Why China is keen to facilitate peace in the Korean peninsula.
Almost eight months after the historic meeting between the United States President Donald Trump and North Korean leader Kim Jong-un, there seems to be momentum towards a second meeting. Kim has just completed another meeting with the Chinese President Xi Jinping, as he had done before his date with Trump in June last year.
This is definitely a welcome move, not just for maintaining the continuity in the thawing of ties between North Korea and the US, but indeed it could have a significant lowering down of tensions between the US and China.
There has not been any significant progress in the US-Korea ties since the much-awaited meet in Singapore, even though both the leaders had expressed extreme happiness with the meeting and the outcomes and also signed an agreement to move towards denuclearization of the Korean peninsula. The agreement, even if very vaguely worded, open to different interpretations and without any time frame, was indeed significant as it was the first time that US and North Korea had agreed on the need to denuclearize the hotbed of tensions.

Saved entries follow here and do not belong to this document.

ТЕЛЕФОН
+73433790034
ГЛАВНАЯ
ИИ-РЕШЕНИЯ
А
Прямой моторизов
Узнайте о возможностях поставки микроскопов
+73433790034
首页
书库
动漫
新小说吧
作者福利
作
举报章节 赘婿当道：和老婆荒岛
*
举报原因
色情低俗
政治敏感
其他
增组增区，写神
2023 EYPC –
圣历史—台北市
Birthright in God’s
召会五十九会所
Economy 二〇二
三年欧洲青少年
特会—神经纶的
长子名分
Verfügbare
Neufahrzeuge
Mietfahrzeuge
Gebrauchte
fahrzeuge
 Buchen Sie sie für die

The progress subsequently slowed down and not really surprising, keeping in mind Trump’s short attention span as he moved on to ‘win’ other key battles to make ‘America Great Again’. North Korea believes that even though it has taken key steps, keeping its part of the deal, by very publicly dismantling a nuclear testing site as well as another site for manufacturing missile engines.
North Korea has also refrained from conducting any more nuclear tests or missile launches and instead has focused on continuing to build trust with South Korea and two leaders are now regularly in touch and whose meetings are no-longer the headline grabbers that they were even a year ago.
While Pyongyang has at least partially delivered on its commitments, the US has not taken any steps and this is what Kim Jong-un wants to see progress on. The US should have initiated moves to remove sanctions on North Korea, even if the impact of the initial easing of sanctions would have been more symbolic than real on the North Korean economy.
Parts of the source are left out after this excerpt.